__Work to be completed__:
Repeat every entry word for word; omit all pictures.

__Records supplied__:

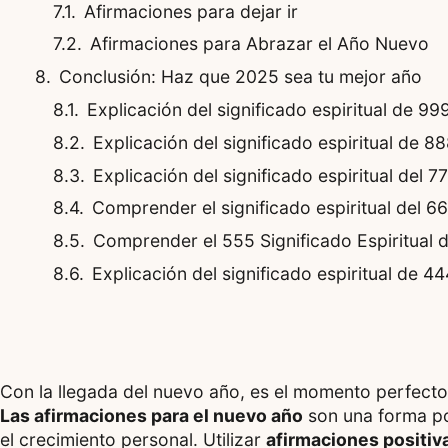
Afirmaciones para dejar ir
Afirmaciones para Abrazar el Año Nuevo
Conclusión: Haz que 2025 sea tu mejor año
Explicación del significado espiritual de 9
Explicación del significado espiritual de 
Explicación del significado espiritual del 
Comprender el significado espiritual del 6
Comprender el 555 Significado Espiritual 
Explicación del significado espiritual de 
Con la llegada del nuevo año, es el momento perfecto 
Las afirmaciones para el nuevo año
son una forma po
el crecimiento personal. Utilizar
afirmaciones positiv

__Written solution__:
Afirmaciones para dejar ir
Afirmaciones para Abrazar el Año Nuevo
Conclusión: Haz que 2025 sea tu mejor año
Explicación del significado espiritual de 9
Explicación del significado espiritual de 
Explicación del significado espiritual del 
Comprender el significado espiritual del 6
Comprender el 555 Significado Espiritual 
Explicación del significado espiritual de 
Con la llegada del nuevo año, es el momento perfecto 
Las afirmaciones para el nuevo año
son una forma po
el crecimiento personal. Utilizar
afirmaciones positiv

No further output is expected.